Daarna valt ook de Preussenstellung in onze handen. In Poelkapelle komen we bij een Duitse hulppost waar een vijandelijke geneesheer zijn gewonden aan het verzorgen is. Wij laten hem verder werken en met enkele van onze brancardiers verzorgt hij ook onze gewonden. Tegen de middag bereiken we de Bayernstellung en onze buit wordt groter bij elke stap zonder dat we zelf buitengewone verliezen lijden. Nu komen we in de vlakte voor de hoogte van Passchendaele en rusten een uurtje uit. Het artillerievuur is stilgevallen want de mannen verplaatsen onze kanonnen omdat onze sprong vooruit te groot is geweest en ze nu niet ver genoeg meer reiken. Het duurt lang voordat ze klaar zijn en we krijgen bevel de hoogte te bestromen zonder artillerievoorbereiding.
Bij de eerste stappen al ratelt de hele berg met een knetterend mitrailleurvuur en regent het kogelballen op ons. Ik moet me op mijn buik leggen om de gewonden te verzorgen en hun aantal groeit snel. Hoewel onze jongens sinds dagen geen enkele rust meer hebben, kruipen ze vooruit en bereiken tegen de avond de Flandernstellung op vijfhonderd meter van de hoogte van Passchendaele. Daar graaft elke man zich een putje en werpt de aarde als bortswering en dijk voor zich.

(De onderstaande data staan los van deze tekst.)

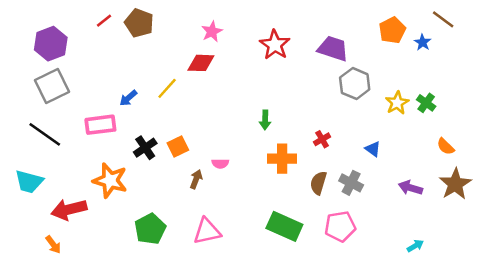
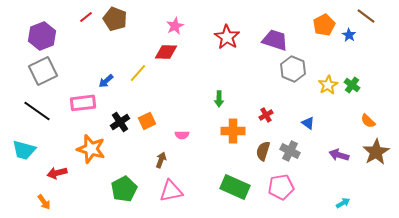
brown arrow: (196, 179) -> (161, 160), moved
red arrow: (69, 209) -> (57, 173), size x0.7

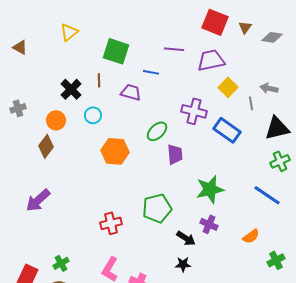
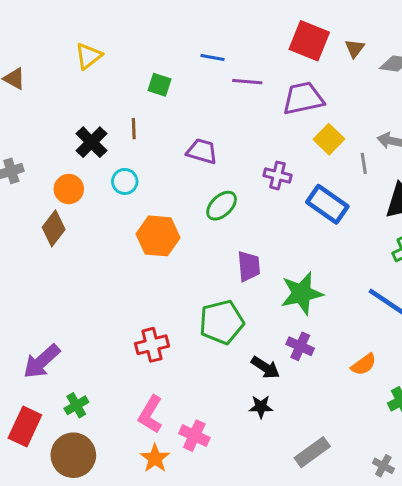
green square: (116, 51) -> (160, 85), size x0.6
blue line: (151, 72) -> (212, 57), moved
purple trapezoid: (131, 92) -> (202, 151), moved
purple cross: (194, 111) -> (277, 175), size x0.7
purple trapezoid: (175, 154) -> (249, 266), moved
purple arrow: (38, 200) -> (42, 361), moved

De regen maakt plaats voor een kille huilende wind en het slagveld schijnt eenzaam en dood. Daar klinkt een schreeuw uit het struikgewas :”Dokter ! Docteur !”. Ik dwaal in de richting vanwaar de roep lijkt te komen en weldra weerklinkt van alle kanten een afschuwelijk gehuil. Het zijn de stervenden en gewonden die om hulp en lafenis smeken. Ik zwerf van punt naar put om hen te bieden wat ik kan : een verband, een inspuiting, een teugje water. Waar blijven de mannen die hen moeten wegdragen ? Onze helden liggen doornat in ijskoud water, uitgepunt van de zware inspanningen, verstijfd door kou en bloedverlies. Ze overleven het niet als ze zo de nacht moeten doorbrengen. We dragen er zoveel mogelijk een duizendtal meter achteruit. Maar daar ziet er niemand meer naar hen om en hun gekerm klinkt altijd maar hoger en luider.

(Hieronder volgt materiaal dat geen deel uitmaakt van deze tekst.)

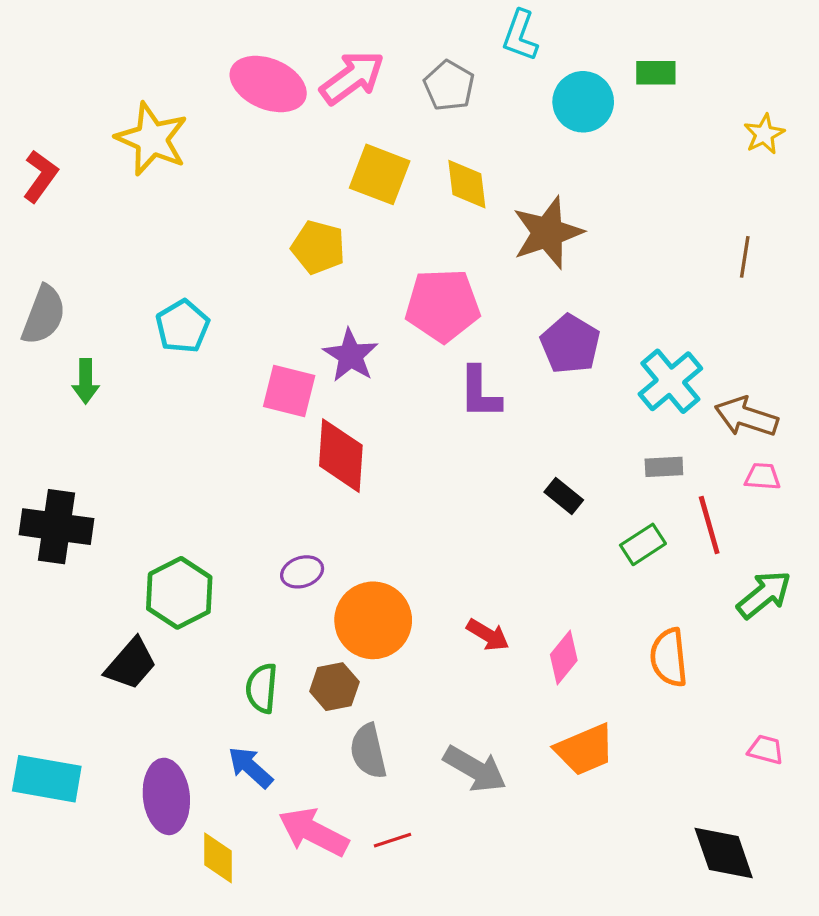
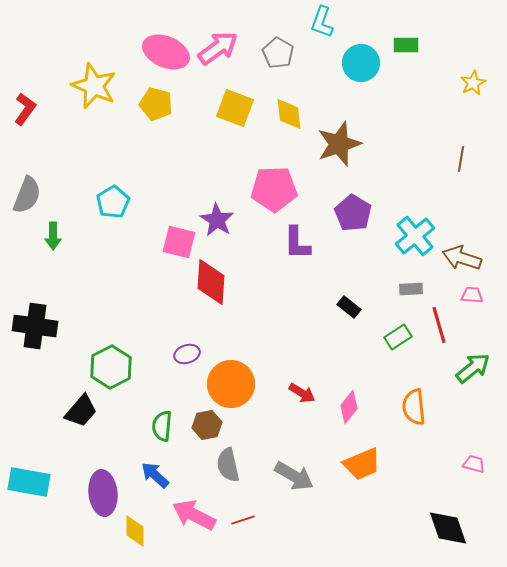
yellow pentagon: (318, 247) -> (156, 104), moved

29-9-1918 : Meteen herbegint ons dolen over het doodsterrein. Wat ik gevreesd had, is uitgekomen. Talloze gewonden van gisteren vind ik nu bezweken van de kou en paars terug. Anderen liggen nog te sterven en hervatten hun geweeklaag. En er is nog niemand te zien om hen hier weg te brengen. Ik huil erbij als een kind omdat ik niets meer voor die rampzaligen kan doen…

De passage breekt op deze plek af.